Nutritional Analysis of Melon Peach Salad
Here’s a comprehensive breakdown of the nutritional values for one serving of Melon Peach Salad:
Calories: Approximately 79-387 kcal
Protein: 1.2-6g
Fat: 0.3-15g
Saturated Fat: 0.1-2g
Carbohydrates: 20-65g
Fiber: 1.3-5g
Sugars: 18-52g
Cholesterol: 0-0.1mg
Sodium: 20-21mg
Vitamins and Minerals:
Vitamin A: 4608 IU
Vitamin C: 66mg
Calcium: 14-80mg
Iron: 0.4-3mg
Potassium: 240-1002mg
Scientific Analysis
Melon Peach Salad is a refreshing and nutritious dish, typically made with a combination of melons and peaches. Here’s an in-depth look at its suitability for breakfast:
Low-Calorie Option: With 79-387 kcal per serving, Melon Peach Salad is a low-calorie option, making it suitable for those looking to manage their calorie intake.

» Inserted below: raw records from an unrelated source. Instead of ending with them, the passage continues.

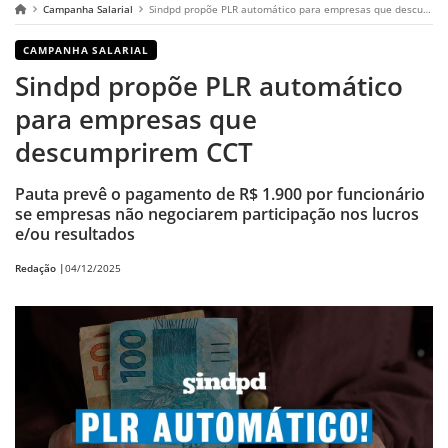
Campanha Salarial
Sindpd propõe PLR automático para empresas que descumprirem CCT
CAMPANHA SALARIAL
Sindpd propõe PLR automático
para empresas que
descumprirem CCT
Pauta prevê o pagamento de R$ 1.900 por funcionário
se empresas não negociarem participação nos lucros
e/ou resultados
Redação |
04/12/2025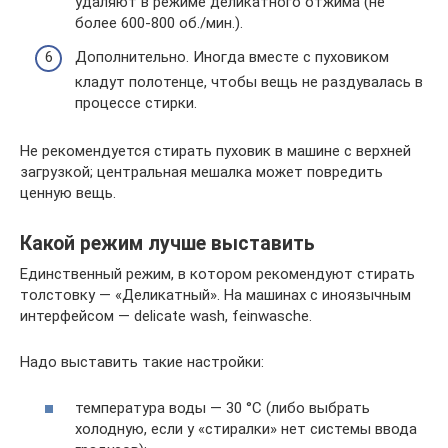
удаляют в режиме деликатного отжима (не
более 600-800 об./мин.).
Дополнительно. Иногда вместе с пуховиком
кладут полотенце, чтобы вещь не раздувалась в
процессе стирки.
Не рекомендуется стирать пуховик в машине с верхней
загрузкой; центральная мешалка может повредить
ценную вещь.
Какой режим лучше выставить
Единственный режим, в котором рекомендуют стирать
толстовку — «Деликатный». На машинах с иноязычным
интерфейсом — delicate wash, feinwasche.
Надо выставить такие настройки:
температура воды — 30 °C (либо выбрать
холодную, если у «стиралки» нет системы ввода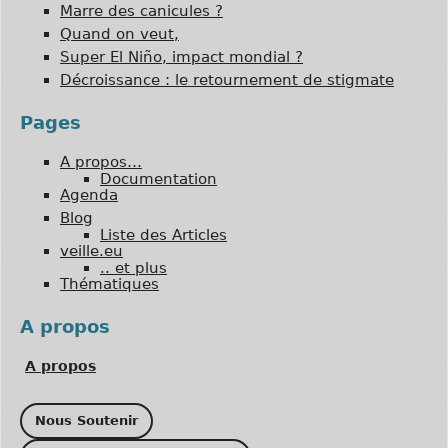
Marre des canicules ?
Quand on veut,
Super El Niño, impact mondial ?
Décroissance : le retournement de stigmate
Pages
A propos…
Documentation
Agenda
Blog
Liste des Articles
veille.eu
.. et plus
Thématiques
A propos
A propos
Nous Soutenir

Moderate Protein Content: The dish provides 1.2-6g of protein per serving, which can contribute to your daily protein intake. While it may not be as high in protein as some other breakfast options, it can still be part of a balanced meal.

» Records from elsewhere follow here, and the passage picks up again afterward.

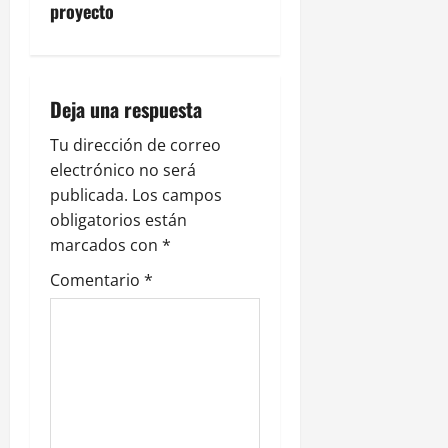
a
proyecto
c
i
Deja una respuesta
ó
Tu dirección de correo
n
electrónico no será
publicada.
Los campos
d
obligatorios están
e
marcados con
*
Comentario
*
e
n
t
r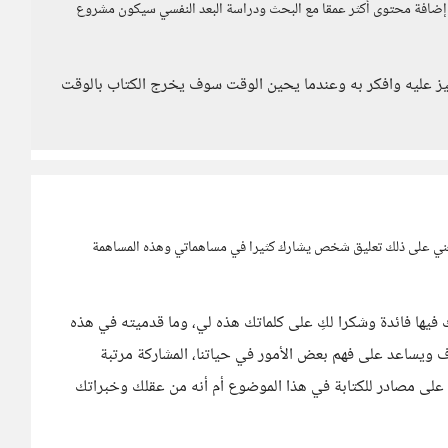
ي إضافة محتوى أكثر عمقا مع البحث ودراسة البعد النفسي سيكون مشروع
يز عليه وافكر به وعندما يحين الوقت سوف يخرج الكتاب بالوقت
عني على ذلك تعليق شخص يشارك كثيرا في مساهماتي وهذه المساهمة
فيها فائدة وشكرا لكِ على كلماتك هذه لي، وما قدميته في هذه
ف ويساعد على فهم بعض الأمور في حياتنا، المشاركة مرتبة
على مصادر للكتابة في هذا الموضوع أم أنه من عقلك وخبراتك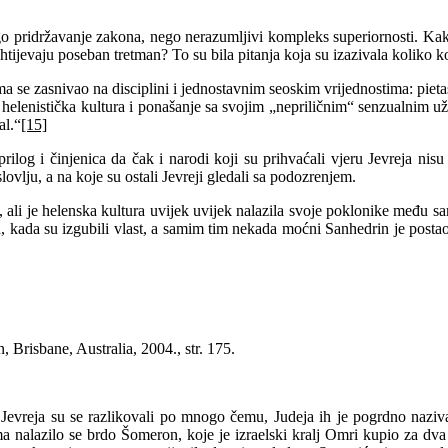
strogo pridržavanje zakona, nego nerazumljivi kompleks superiornosti. K
ahtijevaju poseban tretman? To su bila pitanja koja su izazivala koliko k
e zasnivao na disciplini i jednostavnim seoskim vrijednostima: pietas (p
u helenistička kultura i ponašanje sa svojim „nepriličnim“ senzualnim už
al.“
[15]
prilog i činjenica da čak i narodi koji su prihvaćali vjeru Jevreja nis
ovlju, a na koje su ostali Jevreji gledali sa podozrenjem.
i, ali je helenska kultura uvijek uvijek nalazila svoje poklonike među s
, kada su izgubili vlast, a samim tim nekada moćni Sanhedrin je postao 
Brisbane, Australia, 2004., str. 175.
ih Jevreja su se razlikovali po mnogo čemu, Judeja ih je pogrdno naz
a nalazilo se brdo Šomeron, koje je izraelski kralj Omri kupio za dva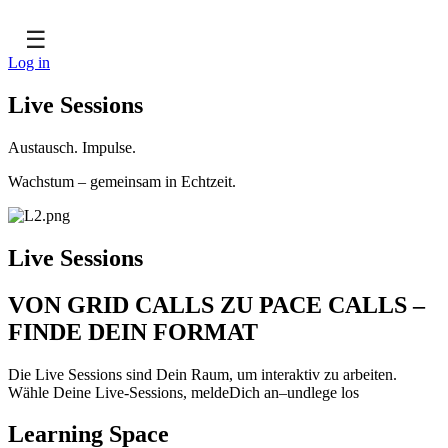
☰
Log in
Live Sessions
Austausch. Impulse.
Wachstum – gemeinsam in Echtzeit.
Live Sessions
VON GRID CALLS ZU PACE CALLS –
FINDE DEIN FORMAT
Die Live Sessions sind Dein Raum, um interaktiv zu arbeiten.
Wähle Deine Live-Sessions, meldeDich an–undlege los
Learning Space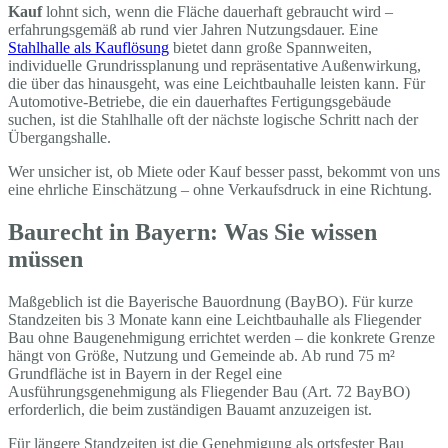
Kauf
lohnt sich, wenn die Fläche dauerhaft gebraucht wird –
erfahrungsgemäß ab rund vier Jahren Nutzungsdauer. Eine
Stahlhalle als Kauflösung
bietet dann große Spannweiten,
individuelle Grundrissplanung und repräsentative Außenwirkung,
die über das hinausgeht, was eine Leichtbauhalle leisten kann. Für
Automotive-Betriebe, die ein dauerhaftes Fertigungsgebäude
suchen, ist die Stahlhalle oft der nächste logische Schritt nach der
Übergangshalle.
Wer unsicher ist, ob Miete oder Kauf besser passt, bekommt von uns
eine ehrliche Einschätzung – ohne Verkaufsdruck in eine Richtung.
Baurecht in Bayern: Was Sie wissen
müssen
Maßgeblich ist die Bayerische Bauordnung (BayBO). Für kurze
Standzeiten bis 3 Monate kann eine Leichtbauhalle als Fliegender
Bau ohne Baugenehmigung errichtet werden – die konkrete Grenze
hängt von Größe, Nutzung und Gemeinde ab. Ab rund 75 m²
Grundfläche ist in Bayern in der Regel eine
Ausführungsgenehmigung als Fliegender Bau (Art. 72 BayBO)
erforderlich, die beim zuständigen Bauamt anzuzeigen ist.
Für längere Standzeiten ist die Genehmigung als ortsfester Bau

Healthy Fats: The fat content is relatively low, with 0.3-15g per serving, including healthy fats from any added nuts or seeds. The saturated fat content is minimal, making it a heart-healthy choice.
Carbohydrates and Fiber: The carbohydrate content is moderate to high, providing a good source of energy to start your day. The fiber content helps with digestion and maintaining stable blood sugar levels.

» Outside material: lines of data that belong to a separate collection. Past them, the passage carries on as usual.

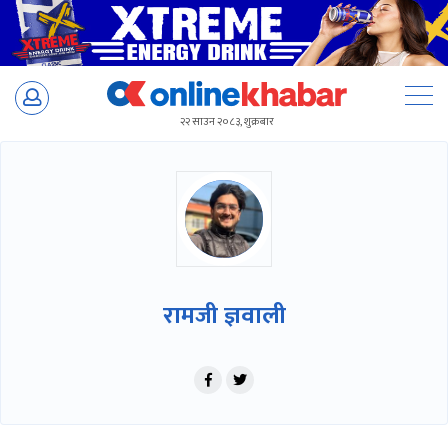
Skip
to
२२ साउन २०८३, शुक्रबार
content
रामजी ज्ञवाली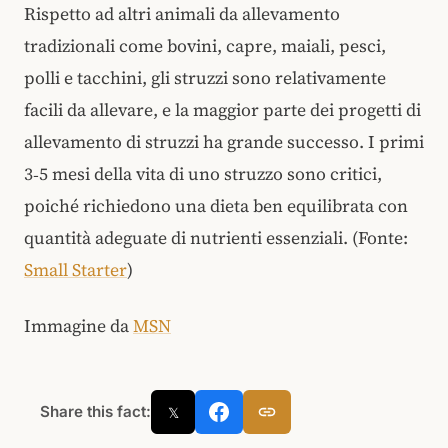
Rispetto ad altri animali da allevamento
tradizionali come bovini, capre, maiali, pesci,
polli e tacchini, gli struzzi sono relativamente
facili da allevare, e la maggior parte dei progetti di
allevamento di struzzi ha grande successo. I primi
3‑5 mesi della vita di uno struzzo sono critici,
poiché richiedono una dieta ben equilibrata con
quantità adeguate di nutrienti essenziali. (Fonte:
Small Starter
)
Immagine da
MSN
Share this fact:
𝕏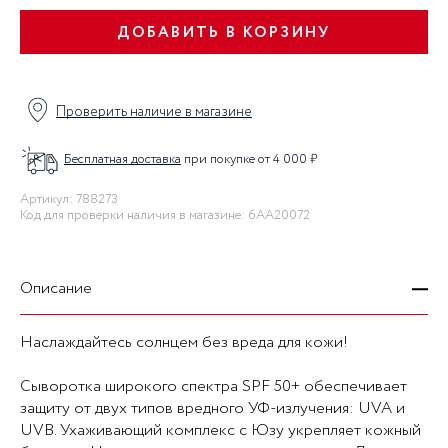
ДОБАВИТЬ В КОРЗИНУ
Проверить наличие в магазине
Бесплатная доставка
при покупке от 4 000 ₽
Артикул: 788273
Код для проверки наличия в магазине: 6AA20072
Описание
Наслаждайтесь солнцем без вреда для кожи!
Сыворотка широкого спектра SPF 50+ обеспечивает
защиту от двух типов вредного УФ-излучения: UVA и
UVB. Ухаживающий комплекс с Юзу укрепляет кожный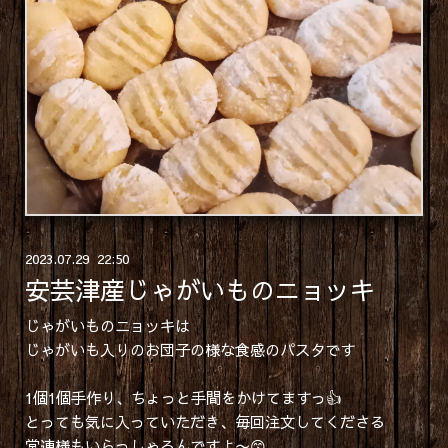
2023
.
07
.
29 22:50
安芸津産じゃがいものニョッキ
じゃがいものニョッキは
じゃがいも入りのお団子の様な食感のパスタです
1個1個手作り、ちょっと手間をかけてますっ👍
とっても気に入っていただき、毎回注文してくださる
常連様もいらっしゃるんですよ〜😙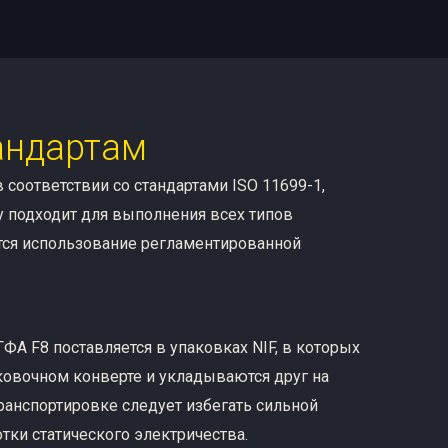
андартам
 соответствии со стандартами ISO 11699-1,
му подходит для выполнения всех типов
тся использование регламентированной
ФА F8 поставляется в упаковках NIF, в которых
ковочном конверте и укладываются друг на
транспортировке следует избегать сильной
тки статического электричества.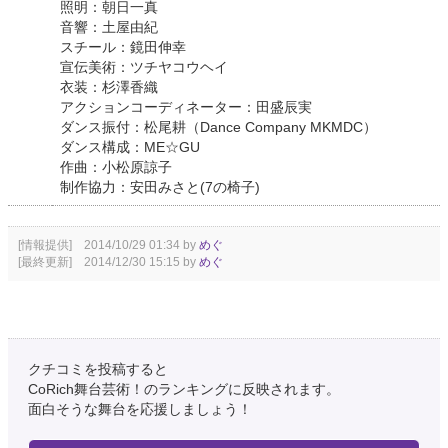
照明：朝日一真
音響：土屋由紀
スチール：鏡田伸幸
宣伝美術：ツチヤコウヘイ
衣装：杉澤香織
アクションコーディネーター：田盛辰実
ダンス振付：松尾耕（Dance Company MKMDC）
ダンス構成：ME☆GU
作曲：小松原諒子
制作協力：安田みさと(7の椅子)
[情報提供] 2014/10/29 01:34 by
めぐ
[最終更新] 2014/12/30 15:15 by
めぐ
クチコミを投稿すると
CoRich舞台芸術！のランキングに反映されます。
面白そうな舞台を応援しましょう！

Vitamins and Minerals: Melon Peach Salad is rich in essential vitamins and minerals, including Vitamin A, Vitamin C, Calcium, Iron, and Potassium. These nutrients support various bodily functions, such as immune health, bone strength, and oxygen transport.
Low Sodium: The sodium content is relatively low, making it a suitable option for those watching their sodium intake.
Conclusion
Melon Peach Salad can be a nutritious and refreshing breakfast option, especially if you’re looking for a low-calorie, high-vitamin meal to start your day. The low sodium and fat content make it a heart-healthy choice. Pairing it with a source of protein, such as Greek yogurt or nuts, can help balance the meal and provide additional nutrients.